Closed zsunberg closed 3 years ago
Thanks Zach! I'll check in with Kyle about this. We have two weeks until we submit the final manuscript to MIT Press, so we'll have to figure out whether we can get something polished within that time.
Sorry, I know I should have said something way earlier!
After discussing a bit among the coauthors, it is a topic that we have decided to include in our list for consideration for the next edition.
Hi guys,
First of all, I want to pass on that my students loved the book. Some of my teaching evaluations could be summarized as "the lectures were erratic, but the book was really helpful and I usually understood after reading it" :rofl:
Anyways, I wanted to file this issue because I think it would be really beneficial to add a section to the POMG section of the book. Currently, the algorithms that you list in this chapter are pretty limited.

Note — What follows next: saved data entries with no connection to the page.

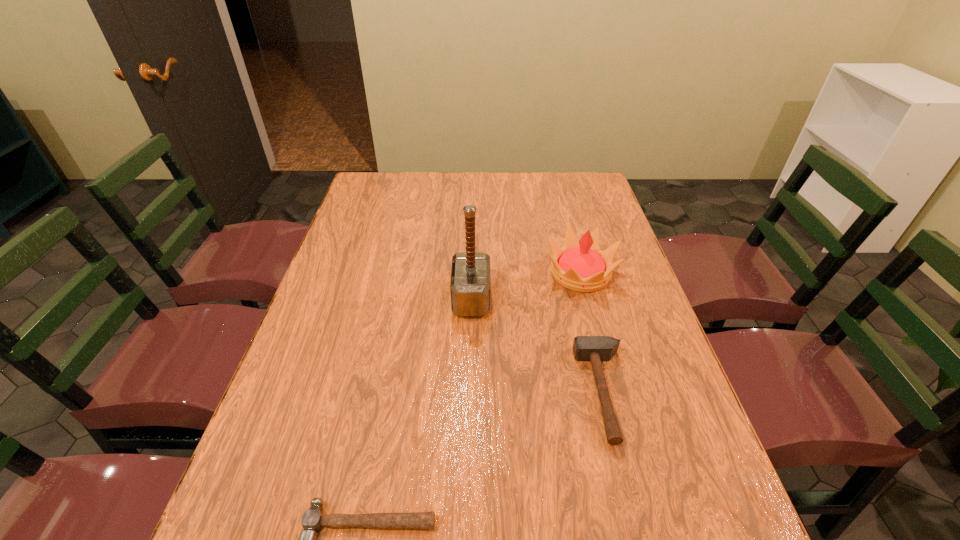 The width and height of the screenshot is (960, 540). Identify the location of the farthest hammer. (470, 287).

Locate an element on the screen. The image size is (960, 540). the second hammer from right to left is located at coordinates (470, 287).

Where is `crown`? crown is located at coordinates (583, 267).

Locate an element on the screen. The height and width of the screenshot is (540, 960). the second shortest object is located at coordinates (585, 348).

Image resolution: width=960 pixels, height=540 pixels. In order to click on the second nearest object in this screenshot , I will do `click(585, 348)`.

Image resolution: width=960 pixels, height=540 pixels. What are the coordinates of `free point located on the left of the third object from right to left` in the screenshot? It's located at (322, 299).

What are the coordinates of `blank space located on the back of the second tallest object` in the screenshot? It's located at (562, 202).

I want to click on vacant area located on the striking surface of the rightmost hammer, so click(424, 393).

At what (x,y) coordinates should I click in order to perform the action: click on free space located on the striking surface of the rightmost hammer. Please return your answer as a coordinate pair (x, y). This screenshot has width=960, height=540. Looking at the image, I should click on (500, 393).

Where is `vacant space situated on the striking surface of the rightmost hammer`? This screenshot has width=960, height=540. vacant space situated on the striking surface of the rightmost hammer is located at coordinates (420, 393). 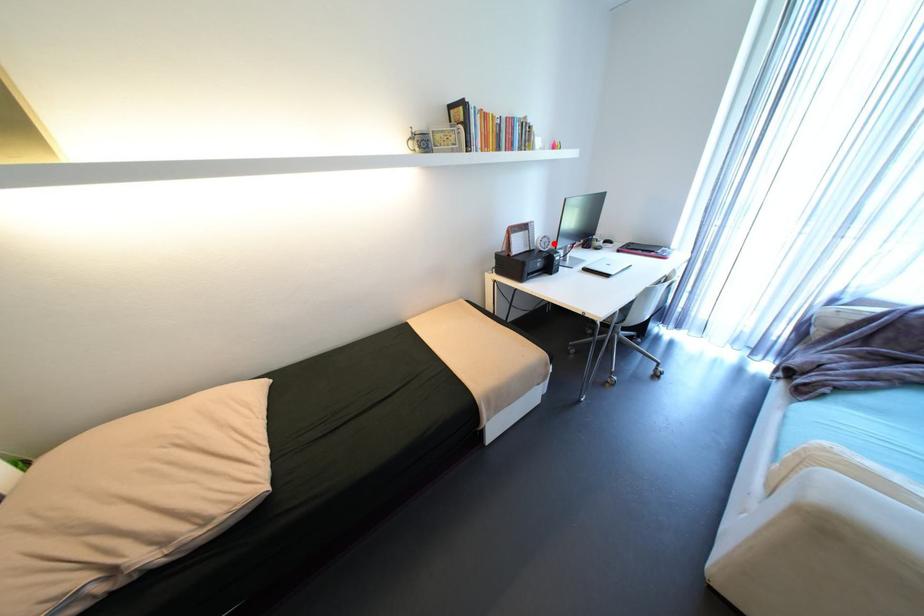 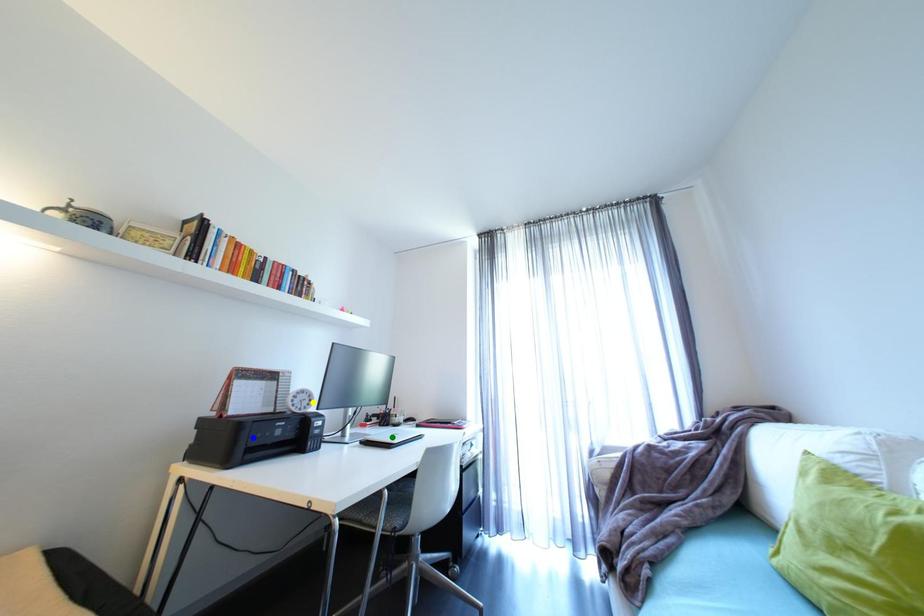 Question: I am providing you with two images of the same scene from different viewpoints. A red point is marked on the first image. You are given multiple points on the second image. Which point in image 2 represents the same 3d spot as the red point in image 1?

Choices:
 (A) yellow point
 (B) green point
 (C) blue point

Answer: (A) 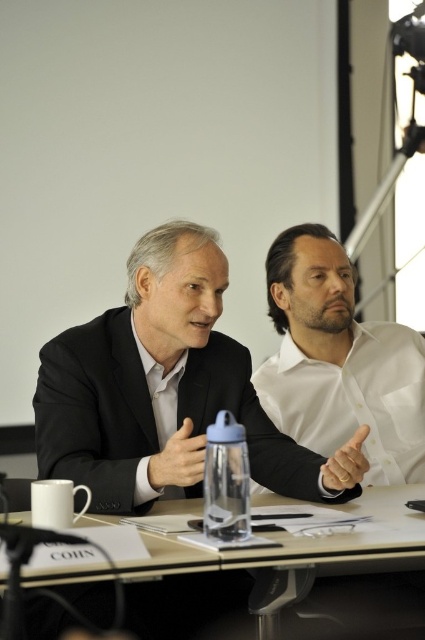 Is white glossy shirt at center to the left of clear glass water at center from the viewer's perspective?

Incorrect, white glossy shirt at center is not on the left side of clear glass water at center.

Consider the image. Who is positioned more to the right, white glossy shirt at center or clear glass water at center?

From the viewer's perspective, white glossy shirt at center appears more on the right side.

The image size is (425, 640). I want to click on white glossy shirt at center, so click(x=340, y=362).

The height and width of the screenshot is (640, 425). Identify the location of white glossy shirt at center. (340, 362).

You are a GUI agent. You are given a task and a screenshot of the screen. Output one action in this format:
    pyautogui.click(x=<x>, y=<y>)
    Task: Click on the black matte suit at center
    This screenshot has width=425, height=640.
    Given the screenshot: What is the action you would take?
    pyautogui.click(x=150, y=413)

Who is shorter, black matte suit at center or white glossy shirt at center?

black matte suit at center

Is point (184, 492) behind point (286, 264)?

No, (184, 492) is in front of (286, 264).

Where is `black matte suit at center`? black matte suit at center is located at coordinates (150, 413).

Which is in front, point (59, 365) or point (133, 612)?

Point (133, 612) is more forward.

In the scene shown: Can you confirm if black matte suit at center is positioned to the left of clear glass water at center?

Correct, you'll find black matte suit at center to the left of clear glass water at center.

Is point (42, 396) behind point (37, 612)?

Yes, point (42, 396) is behind point (37, 612).

The image size is (425, 640). I want to click on black matte suit at center, so click(150, 413). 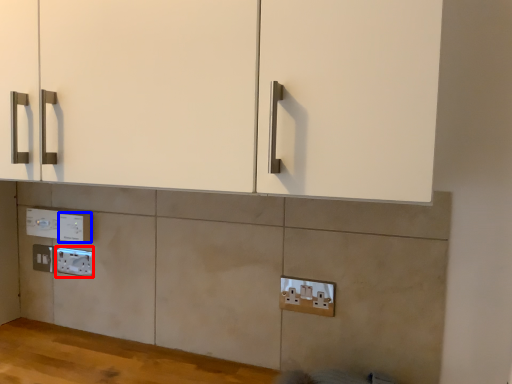 Question: Which point is closer to the camera, electric outlet (highlighted by a red box) or electric outlet (highlighted by a blue box)?

Choices:
 (A) electric outlet
 (B) electric outlet

Answer: (B) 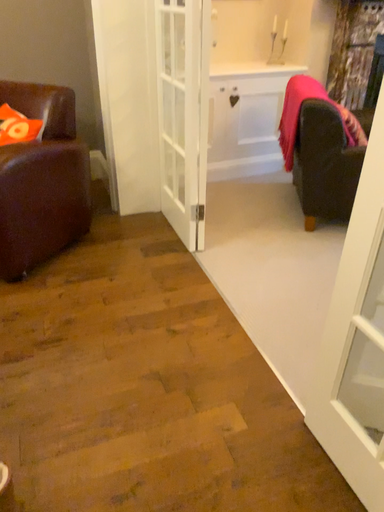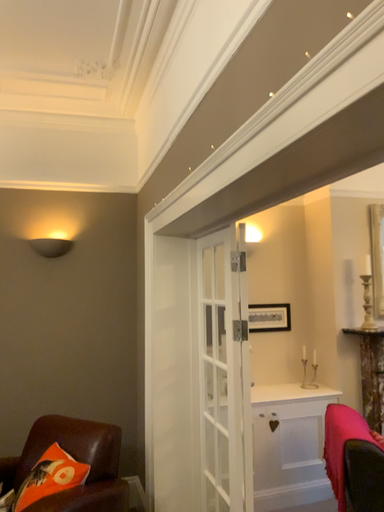 Question: Which way did the camera rotate in the video?

Choices:
 (A) rotated upward
 (B) rotated downward

Answer: (A) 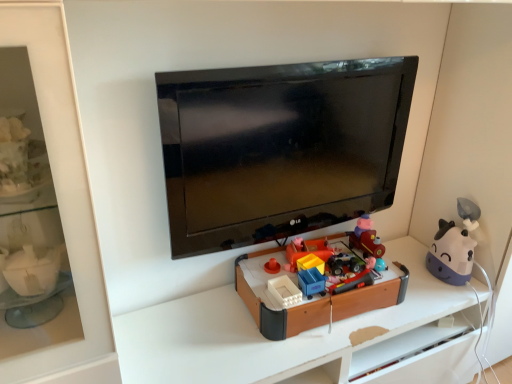 Question: In terms of size, does matte plastic toy train at center, which is the 2th toy in right-to-left order, appear bigger or smaller than bright orange plastic toy at center, acting as the sixth toy starting from the right?

Choices:
 (A) small
 (B) big

Answer: (B)

Question: Looking at their shapes, would you say matte plastic toy train at center, arranged as the fifth toy when viewed from the left, is wider or thinner than bright orange plastic toy at center, acting as the sixth toy starting from the right?

Choices:
 (A) wide
 (B) thin

Answer: (A)

Question: Which of these objects is positioned closest to the rubberized plastic toy car at center, the 3th toy positioned from the left?

Choices:
 (A) brown plastic toy at center, which appears as the 2th toy when viewed from the left
 (B) rubberized plastic toy car at center, the fourth toy when ordered from left to right
 (C) bright orange plastic toy at center, acting as the sixth toy starting from the right
 (D) black glossy tv at center
 (E) matte plastic toy train at center, arranged as the fifth toy when viewed from the left

Answer: (B)

Question: Estimate the real-world distances between objects in this image. Which object is closer to the black glossy tv at center?

Choices:
 (A) purple matte cow at right, which is the first toy in right-to-left order
 (B) bright orange plastic toy at center, acting as the sixth toy starting from the right
 (C) brown plastic toy at center, which appears as the 2th toy when viewed from the left
 (D) matte plastic toy train at center, arranged as the fifth toy when viewed from the left
 (E) rubberized plastic toy car at center, which is the third toy in right-to-left order

Answer: (C) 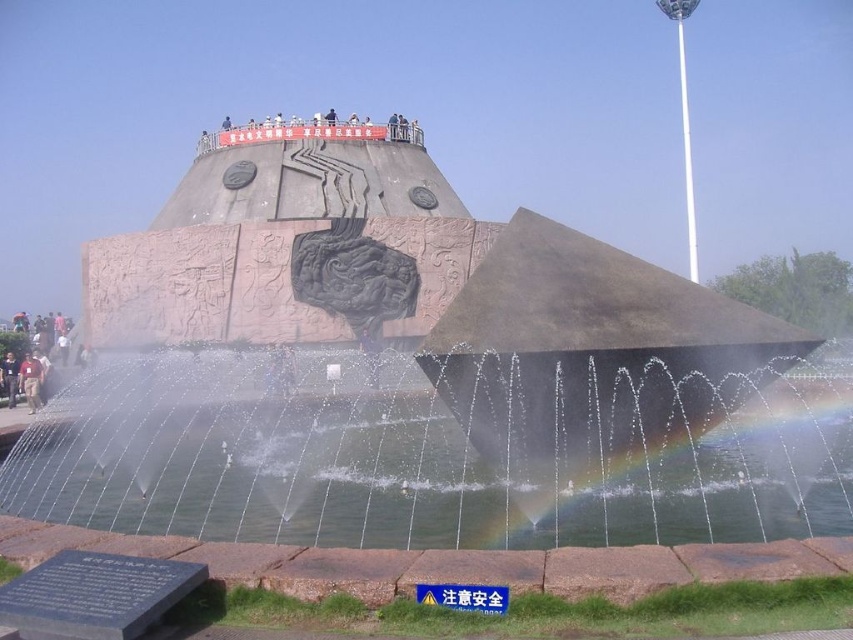 Question: Does metallic fountain at center have a larger size compared to clear water at fountain center?

Choices:
 (A) yes
 (B) no

Answer: (A)

Question: Which object is closer to the camera taking this photo?

Choices:
 (A) clear water at fountain center
 (B) metallic fountain at center

Answer: (A)

Question: Which of the following is the closest to the observer?

Choices:
 (A) clear water at fountain center
 (B) metallic fountain at center

Answer: (A)

Question: Is the position of metallic fountain at center more distant than that of clear water at fountain center?

Choices:
 (A) no
 (B) yes

Answer: (B)

Question: Which of the following is the closest to the observer?

Choices:
 (A) (756, 371)
 (B) (463, 461)

Answer: (A)

Question: Observing the image, what is the correct spatial positioning of metallic fountain at center in reference to clear water at fountain center?

Choices:
 (A) left
 (B) right

Answer: (B)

However, there has recently been quite impressive success playing no-limit poker, e.g. https://science.sciencemag.org/content/359/6374/418/tab-pdf . They use an approach called counterfactual regret minimization. I have to say I don't really understand it, and it seems quite different from the belief- or policy-graph-based approaches that we typically use. I think at the very least, it deserves to be mentioned. Adding a section explaining it would be a very good addition to the book given that it seems to be much more powerful than the algorithms that are currently there.